A group of Iranian-Canadian academics and artists is vehemently protesting an invitation by the Mennonite Central Committee of Ontario to six Iranian Islamic scholars to take part in a conference at the University of Waterloo this month.
The Shia scholars, who are still awaiting visas, are from the Imam Khomeini Education and Research Institute. Its director is the controversial fundamentalist Ayatollah Mohammad Taqi Mesbah-Yazdi, spiritual adviser to Iran's hard-line President Mahmoud Ahmadinejad.
This year, six representatives from the institute will present papers on the theme of spirituality at a four-day "dialogue on faith," co-sponsored by the Conrad Grebel University College, an affiliate of the University of Waterloo. "We're not against dialogue but the Mennonites are naive if they think they can open one with these people," says Haideh Moghissi, a York University sociologist who with 17 others signed a protest letter sent to the university.
She says Mesbah-Yazdi and his followers are "at the forefront of oppression in Iran," responsible for silencing all intellectuals who disagree with the regime.
"It hurts to know that while people are losing their lives over there, some people are opening the door to `dialogue' over here. Why doesn't the institute open it back there?"
It is the third symposium between the Mennonite committee and the Mesbah-Yazdi's institute since a relationship was established in 1998. The committee has also sponsored two of its post-graduate students to complete their PhDs at the University of Toronto.
"It's precisely because of the institute's closeness to Ahmadinejad that it's particularly important to cultivate a relationship," says committee director Rick Cober-Bauman.
He has responded to the critics, he says, offering a separate meeting to hear their views: "By no means do we want to minimize their concerns. Mennonites understand persecution."
But they also believe it is their calling to build peace, he adds.
"Maybe we are naive, but maybe things come from people who appear misguided or naive."
From his seminary in Qom, the holy city north of Tehran, Ayatollah Mesbah-Yazdi espouses total isolation from the West and zero tolerance to any veering away from fundamentalist Shia interpretation of Islam.
Mesbah-Yazdi is a strong advocate of the death penalty, public flogging and the use of suicide bombers against "enemies of Islam." Although his institute has dispatched 15 students to universities in Canada, Britain, Austria and elsewhere, Mesbah-Yazdi himself seems to have mixed feelings.

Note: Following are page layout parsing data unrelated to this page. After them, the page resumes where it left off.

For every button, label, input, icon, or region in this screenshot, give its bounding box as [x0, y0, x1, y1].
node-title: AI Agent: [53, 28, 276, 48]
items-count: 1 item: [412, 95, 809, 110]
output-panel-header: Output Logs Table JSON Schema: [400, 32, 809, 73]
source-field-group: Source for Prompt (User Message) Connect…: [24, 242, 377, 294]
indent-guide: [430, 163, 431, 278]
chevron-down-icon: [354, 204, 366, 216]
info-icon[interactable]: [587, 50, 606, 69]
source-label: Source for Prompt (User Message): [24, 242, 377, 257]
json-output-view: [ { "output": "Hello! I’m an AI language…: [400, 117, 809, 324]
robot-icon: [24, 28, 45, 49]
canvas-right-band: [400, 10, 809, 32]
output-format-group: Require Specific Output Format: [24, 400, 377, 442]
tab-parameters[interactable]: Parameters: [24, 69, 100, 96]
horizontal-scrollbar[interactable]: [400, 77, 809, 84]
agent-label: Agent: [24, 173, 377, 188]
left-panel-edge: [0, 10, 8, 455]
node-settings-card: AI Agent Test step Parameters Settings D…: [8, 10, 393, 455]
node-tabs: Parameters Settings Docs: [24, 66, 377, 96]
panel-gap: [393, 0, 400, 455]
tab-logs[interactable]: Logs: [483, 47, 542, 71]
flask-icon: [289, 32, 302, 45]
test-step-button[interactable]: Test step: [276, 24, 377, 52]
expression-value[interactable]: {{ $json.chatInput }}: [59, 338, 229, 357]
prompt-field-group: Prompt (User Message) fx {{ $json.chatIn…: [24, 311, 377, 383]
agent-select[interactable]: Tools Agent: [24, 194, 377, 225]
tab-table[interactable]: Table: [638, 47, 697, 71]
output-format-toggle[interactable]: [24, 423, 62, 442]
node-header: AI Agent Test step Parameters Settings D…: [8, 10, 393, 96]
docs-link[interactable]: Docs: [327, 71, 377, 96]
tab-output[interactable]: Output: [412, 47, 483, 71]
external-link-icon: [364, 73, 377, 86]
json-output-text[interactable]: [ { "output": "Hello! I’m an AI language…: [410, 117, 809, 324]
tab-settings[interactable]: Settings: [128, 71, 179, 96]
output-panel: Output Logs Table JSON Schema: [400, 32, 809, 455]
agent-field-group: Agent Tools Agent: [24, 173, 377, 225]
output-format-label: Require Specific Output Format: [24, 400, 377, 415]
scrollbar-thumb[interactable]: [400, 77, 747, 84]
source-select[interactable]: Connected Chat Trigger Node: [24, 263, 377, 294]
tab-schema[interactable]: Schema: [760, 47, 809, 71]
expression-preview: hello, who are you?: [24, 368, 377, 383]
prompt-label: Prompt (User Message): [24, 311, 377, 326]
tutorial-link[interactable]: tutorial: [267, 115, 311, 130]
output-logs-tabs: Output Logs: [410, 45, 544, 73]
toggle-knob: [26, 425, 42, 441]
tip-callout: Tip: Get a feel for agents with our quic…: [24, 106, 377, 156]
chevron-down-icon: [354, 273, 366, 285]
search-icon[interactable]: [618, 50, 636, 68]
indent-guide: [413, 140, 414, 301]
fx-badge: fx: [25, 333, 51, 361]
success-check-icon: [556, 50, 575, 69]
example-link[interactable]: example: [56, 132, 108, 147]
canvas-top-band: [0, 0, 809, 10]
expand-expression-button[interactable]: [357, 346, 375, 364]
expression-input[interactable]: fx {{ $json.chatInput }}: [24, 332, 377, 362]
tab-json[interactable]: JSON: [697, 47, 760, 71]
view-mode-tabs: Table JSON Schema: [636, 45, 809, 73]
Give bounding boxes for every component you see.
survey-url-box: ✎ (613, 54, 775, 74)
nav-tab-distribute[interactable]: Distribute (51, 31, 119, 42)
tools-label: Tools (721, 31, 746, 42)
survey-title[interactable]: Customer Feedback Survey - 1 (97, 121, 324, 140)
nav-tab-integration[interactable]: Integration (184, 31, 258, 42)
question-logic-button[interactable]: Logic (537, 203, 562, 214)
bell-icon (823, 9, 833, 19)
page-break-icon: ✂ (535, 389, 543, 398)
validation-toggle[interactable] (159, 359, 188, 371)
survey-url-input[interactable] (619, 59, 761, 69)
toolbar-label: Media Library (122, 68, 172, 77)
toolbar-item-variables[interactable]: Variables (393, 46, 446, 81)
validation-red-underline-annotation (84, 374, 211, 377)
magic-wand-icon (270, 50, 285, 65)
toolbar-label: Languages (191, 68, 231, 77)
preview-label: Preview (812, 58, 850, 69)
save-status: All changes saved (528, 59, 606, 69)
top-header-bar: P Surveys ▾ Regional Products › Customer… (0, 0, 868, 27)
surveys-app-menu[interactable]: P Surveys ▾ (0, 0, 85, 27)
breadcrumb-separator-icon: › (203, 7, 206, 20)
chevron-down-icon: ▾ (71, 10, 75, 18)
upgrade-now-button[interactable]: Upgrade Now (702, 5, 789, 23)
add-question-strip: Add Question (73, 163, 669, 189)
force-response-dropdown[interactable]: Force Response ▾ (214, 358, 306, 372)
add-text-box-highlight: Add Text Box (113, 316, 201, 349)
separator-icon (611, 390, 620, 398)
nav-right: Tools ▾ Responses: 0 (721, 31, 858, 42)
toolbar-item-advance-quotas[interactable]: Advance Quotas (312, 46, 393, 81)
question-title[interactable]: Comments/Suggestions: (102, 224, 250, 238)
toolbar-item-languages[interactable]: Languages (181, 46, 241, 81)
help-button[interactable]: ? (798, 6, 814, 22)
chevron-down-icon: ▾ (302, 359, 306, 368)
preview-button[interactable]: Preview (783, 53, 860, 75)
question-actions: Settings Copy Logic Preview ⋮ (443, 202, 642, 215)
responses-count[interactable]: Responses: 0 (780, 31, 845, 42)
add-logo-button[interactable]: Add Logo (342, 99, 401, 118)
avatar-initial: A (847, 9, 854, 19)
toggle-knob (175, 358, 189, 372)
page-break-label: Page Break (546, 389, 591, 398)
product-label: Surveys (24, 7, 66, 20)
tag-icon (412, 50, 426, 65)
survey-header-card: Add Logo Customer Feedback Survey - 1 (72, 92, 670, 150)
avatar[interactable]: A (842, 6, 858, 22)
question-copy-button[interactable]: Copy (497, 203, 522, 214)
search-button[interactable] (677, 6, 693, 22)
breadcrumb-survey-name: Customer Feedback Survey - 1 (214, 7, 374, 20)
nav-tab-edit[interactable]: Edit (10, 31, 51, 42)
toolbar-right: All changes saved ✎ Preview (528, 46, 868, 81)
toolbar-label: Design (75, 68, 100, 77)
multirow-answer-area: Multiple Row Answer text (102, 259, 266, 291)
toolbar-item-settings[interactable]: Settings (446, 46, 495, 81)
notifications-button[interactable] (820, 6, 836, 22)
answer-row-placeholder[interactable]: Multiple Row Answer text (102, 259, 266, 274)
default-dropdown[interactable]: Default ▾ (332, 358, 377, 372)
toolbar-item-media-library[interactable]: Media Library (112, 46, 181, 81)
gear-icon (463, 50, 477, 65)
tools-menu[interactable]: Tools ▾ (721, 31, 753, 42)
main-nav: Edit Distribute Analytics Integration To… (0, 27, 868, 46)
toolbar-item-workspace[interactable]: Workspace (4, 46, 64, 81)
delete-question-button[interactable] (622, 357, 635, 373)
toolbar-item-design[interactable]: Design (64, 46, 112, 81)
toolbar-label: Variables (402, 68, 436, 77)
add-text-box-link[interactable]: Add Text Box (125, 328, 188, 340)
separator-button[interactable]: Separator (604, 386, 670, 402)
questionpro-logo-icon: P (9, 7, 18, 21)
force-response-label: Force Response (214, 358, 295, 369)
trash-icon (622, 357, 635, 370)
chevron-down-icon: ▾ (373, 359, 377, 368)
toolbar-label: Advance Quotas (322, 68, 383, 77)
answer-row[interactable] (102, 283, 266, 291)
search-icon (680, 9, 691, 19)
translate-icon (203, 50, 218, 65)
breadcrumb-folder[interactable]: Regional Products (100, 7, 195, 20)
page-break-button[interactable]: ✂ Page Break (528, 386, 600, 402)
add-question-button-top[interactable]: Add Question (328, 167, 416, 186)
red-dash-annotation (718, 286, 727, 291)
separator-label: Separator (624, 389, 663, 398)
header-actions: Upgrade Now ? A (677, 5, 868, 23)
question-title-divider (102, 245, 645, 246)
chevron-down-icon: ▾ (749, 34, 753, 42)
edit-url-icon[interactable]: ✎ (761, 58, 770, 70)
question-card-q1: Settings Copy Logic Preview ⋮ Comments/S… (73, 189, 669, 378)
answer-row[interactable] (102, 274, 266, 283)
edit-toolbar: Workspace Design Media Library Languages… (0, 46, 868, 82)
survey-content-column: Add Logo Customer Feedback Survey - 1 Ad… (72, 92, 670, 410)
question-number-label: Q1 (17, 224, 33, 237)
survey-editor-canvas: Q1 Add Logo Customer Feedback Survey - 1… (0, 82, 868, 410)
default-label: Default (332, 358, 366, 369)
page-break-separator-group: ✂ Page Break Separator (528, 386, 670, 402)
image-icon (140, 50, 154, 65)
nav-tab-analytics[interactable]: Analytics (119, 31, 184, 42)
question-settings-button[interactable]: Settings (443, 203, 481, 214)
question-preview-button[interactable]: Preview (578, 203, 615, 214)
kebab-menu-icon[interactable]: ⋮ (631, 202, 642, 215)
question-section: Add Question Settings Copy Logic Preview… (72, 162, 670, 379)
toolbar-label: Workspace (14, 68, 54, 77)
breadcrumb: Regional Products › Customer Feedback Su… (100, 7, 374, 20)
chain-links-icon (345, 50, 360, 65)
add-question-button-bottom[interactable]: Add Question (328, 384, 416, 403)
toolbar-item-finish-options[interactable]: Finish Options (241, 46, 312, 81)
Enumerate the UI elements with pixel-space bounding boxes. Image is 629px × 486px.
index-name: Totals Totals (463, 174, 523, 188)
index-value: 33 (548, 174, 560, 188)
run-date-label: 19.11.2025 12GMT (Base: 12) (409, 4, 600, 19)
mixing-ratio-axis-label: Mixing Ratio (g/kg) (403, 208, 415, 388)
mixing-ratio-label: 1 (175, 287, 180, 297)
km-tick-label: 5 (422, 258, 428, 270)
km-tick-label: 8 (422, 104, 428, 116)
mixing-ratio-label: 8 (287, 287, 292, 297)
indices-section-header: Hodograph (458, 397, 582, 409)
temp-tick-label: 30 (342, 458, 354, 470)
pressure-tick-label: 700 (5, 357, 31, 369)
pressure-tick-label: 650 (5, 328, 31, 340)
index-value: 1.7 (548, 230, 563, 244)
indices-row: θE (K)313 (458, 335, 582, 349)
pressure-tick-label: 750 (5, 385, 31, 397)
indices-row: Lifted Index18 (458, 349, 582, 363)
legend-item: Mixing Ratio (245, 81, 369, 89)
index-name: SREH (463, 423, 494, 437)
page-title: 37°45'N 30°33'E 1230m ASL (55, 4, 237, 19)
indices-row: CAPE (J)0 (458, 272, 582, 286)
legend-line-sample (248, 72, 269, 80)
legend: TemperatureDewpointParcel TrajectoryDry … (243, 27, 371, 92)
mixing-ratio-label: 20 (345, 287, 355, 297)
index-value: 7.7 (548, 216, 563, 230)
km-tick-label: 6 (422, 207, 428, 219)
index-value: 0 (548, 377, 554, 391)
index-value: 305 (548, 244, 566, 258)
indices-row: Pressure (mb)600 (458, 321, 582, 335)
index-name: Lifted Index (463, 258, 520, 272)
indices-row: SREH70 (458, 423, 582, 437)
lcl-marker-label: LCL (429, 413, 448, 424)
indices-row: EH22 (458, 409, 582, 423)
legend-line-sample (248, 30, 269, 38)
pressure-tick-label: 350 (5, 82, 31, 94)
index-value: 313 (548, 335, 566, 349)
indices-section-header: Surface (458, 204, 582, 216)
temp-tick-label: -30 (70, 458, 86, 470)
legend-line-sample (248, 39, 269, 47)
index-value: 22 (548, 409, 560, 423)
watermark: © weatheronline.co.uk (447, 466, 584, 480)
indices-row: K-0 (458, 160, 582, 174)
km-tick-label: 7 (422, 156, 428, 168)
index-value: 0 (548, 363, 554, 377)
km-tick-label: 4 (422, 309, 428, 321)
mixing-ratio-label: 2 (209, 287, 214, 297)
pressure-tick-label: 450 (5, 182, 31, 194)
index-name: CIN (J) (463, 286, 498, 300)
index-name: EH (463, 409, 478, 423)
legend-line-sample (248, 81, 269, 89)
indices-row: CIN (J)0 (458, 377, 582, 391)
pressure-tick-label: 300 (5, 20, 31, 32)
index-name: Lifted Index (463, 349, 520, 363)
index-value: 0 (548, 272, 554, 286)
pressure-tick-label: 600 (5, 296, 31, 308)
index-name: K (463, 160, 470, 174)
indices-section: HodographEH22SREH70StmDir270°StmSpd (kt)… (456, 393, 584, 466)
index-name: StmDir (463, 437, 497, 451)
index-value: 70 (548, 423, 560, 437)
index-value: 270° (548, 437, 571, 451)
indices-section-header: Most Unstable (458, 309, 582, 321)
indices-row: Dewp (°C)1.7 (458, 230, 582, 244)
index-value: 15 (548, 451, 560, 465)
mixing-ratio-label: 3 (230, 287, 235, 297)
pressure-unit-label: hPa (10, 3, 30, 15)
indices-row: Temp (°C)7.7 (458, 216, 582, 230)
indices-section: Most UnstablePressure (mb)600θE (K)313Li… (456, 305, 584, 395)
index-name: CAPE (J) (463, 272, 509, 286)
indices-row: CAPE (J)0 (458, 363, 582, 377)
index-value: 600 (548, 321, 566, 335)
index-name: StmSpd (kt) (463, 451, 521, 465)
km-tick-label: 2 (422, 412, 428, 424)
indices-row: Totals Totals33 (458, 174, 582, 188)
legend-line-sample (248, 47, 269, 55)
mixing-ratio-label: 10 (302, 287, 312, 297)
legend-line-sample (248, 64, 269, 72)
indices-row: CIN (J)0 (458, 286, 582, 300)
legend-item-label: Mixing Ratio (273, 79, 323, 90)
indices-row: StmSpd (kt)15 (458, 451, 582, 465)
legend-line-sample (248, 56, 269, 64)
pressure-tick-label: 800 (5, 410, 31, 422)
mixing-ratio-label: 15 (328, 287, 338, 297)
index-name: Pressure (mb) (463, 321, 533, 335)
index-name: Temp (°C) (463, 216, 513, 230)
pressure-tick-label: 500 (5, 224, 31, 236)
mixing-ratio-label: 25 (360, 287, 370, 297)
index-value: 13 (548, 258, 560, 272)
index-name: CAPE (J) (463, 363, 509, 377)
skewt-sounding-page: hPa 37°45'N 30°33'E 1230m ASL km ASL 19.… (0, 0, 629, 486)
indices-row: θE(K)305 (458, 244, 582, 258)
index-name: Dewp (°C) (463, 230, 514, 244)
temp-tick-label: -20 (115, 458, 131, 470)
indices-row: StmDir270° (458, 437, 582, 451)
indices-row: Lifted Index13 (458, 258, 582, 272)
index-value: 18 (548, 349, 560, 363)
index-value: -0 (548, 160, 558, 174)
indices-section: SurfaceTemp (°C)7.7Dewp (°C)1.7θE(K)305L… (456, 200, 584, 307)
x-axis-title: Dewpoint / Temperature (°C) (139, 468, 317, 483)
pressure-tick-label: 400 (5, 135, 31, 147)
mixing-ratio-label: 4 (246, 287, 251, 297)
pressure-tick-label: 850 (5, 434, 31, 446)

He has said that Iranians who question the regime after studying abroad do so because they'd been trained in "psychological warfare" by foreign universities.
"He is the most dangerous mullah in Iran," says Saeed Rahnema, director of York University School of Public Policy and Administration, who spearheaded the protest.
Rahnema thinks that by co-sponsoring the May 27-30 conference, Conrad Grebel University College is giving legitimacy to Mesbah-Yazdi's ideology.